Norwegian salmon, Scottish salmon, Atlantiese salm
A number of salmon farms in Norway have been certified by Aquaculture Stewardship Council as ecologically sustainable. A detailed list of certified farms is available on the ASC website.
1. What is it?
Atlantic salmon (Salmo salar) are predatory fish that spend the first part of their lives in freshwater streams before migrating out to the ocean as adults and return to their streams for spawning. Norway is the leading producer of Atlantic salmon in the world.

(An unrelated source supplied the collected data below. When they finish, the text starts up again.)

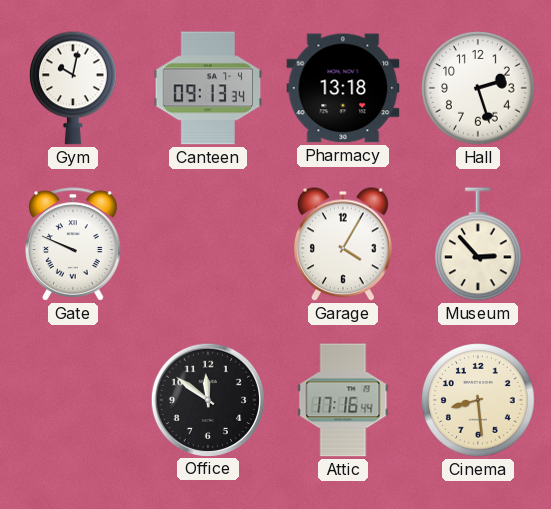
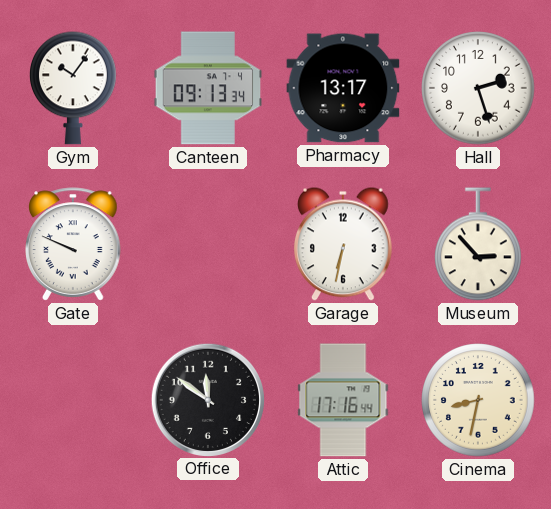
Gym: 10:02 -> 10:06
Pharmacy: 13:18 -> 13:17
Garage: 4:05 -> 6:32
Cinema: 8:29 -> 8:32
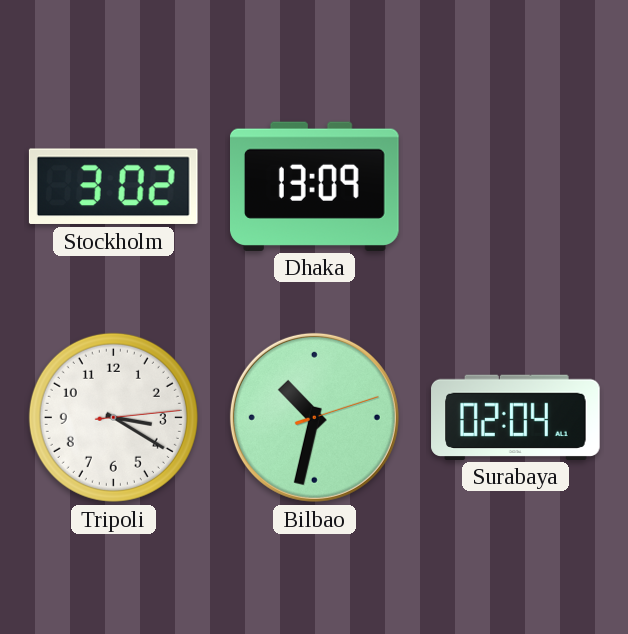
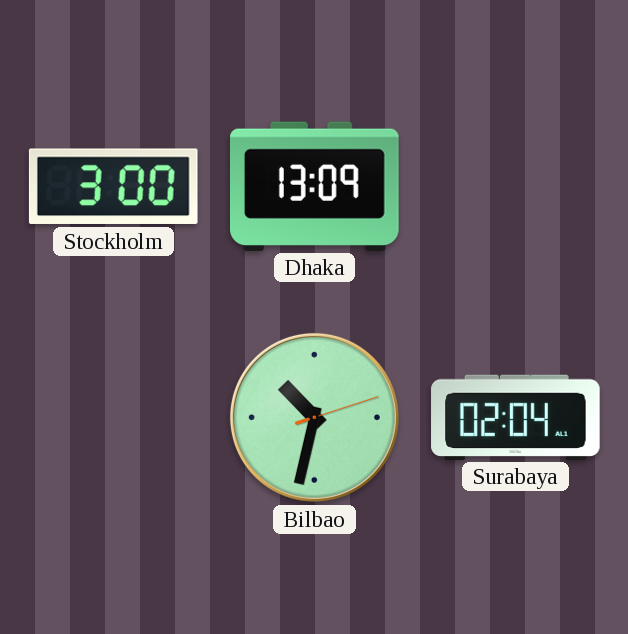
Stockholm: 3:02 -> 3:00
Tripoli: 3:20 -> none
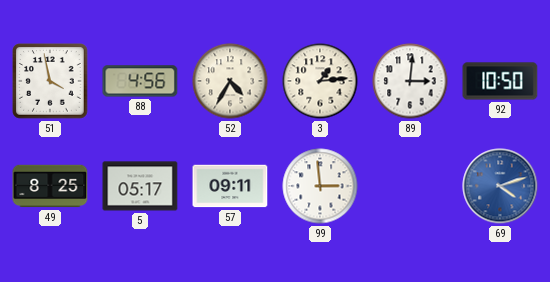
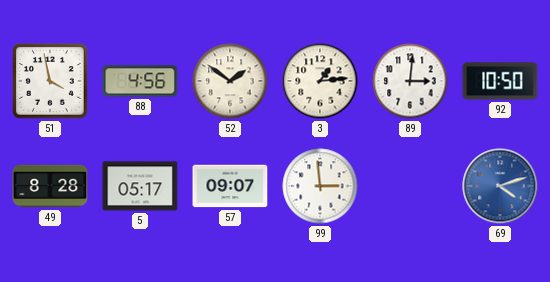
52: 4:35 -> 1:51
49: 8:25 -> 8:28
57: 09:11 -> 09:07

2. How was it caught or farmed?
Atlantic salmon are farmed in special cages in Norway. These open cages may affect the environment as they discharge directly into the sea leading to the accumulation of waste on the sea floor and an increase in the concentration of chemical contaminants. Feed is considered to be traceable. There is also a high risk of fish escaping which could result in the spreading of disease and altering the gene pool of the wild salmon population.
3. Where is it from?
Atlantic salmon are found in the northern Atlantic Ocean (FAO 27) and in rivers (FAO 5) that flow into the north Atlantic and (due to human introduction) the north Pacific area. They are farmed in Norway and imported into South Africa. Management is considered to be largely effective. Norway has strict bio security regulations that are part of the various regulations in the country. There have been no incidents of human rights violations or formal land/water use complaints. However there have been several newspaper reports criticizing the expansion of aquaculture activities along with the associated impact of waste and nutrient discharge into the surrounding ecosystem.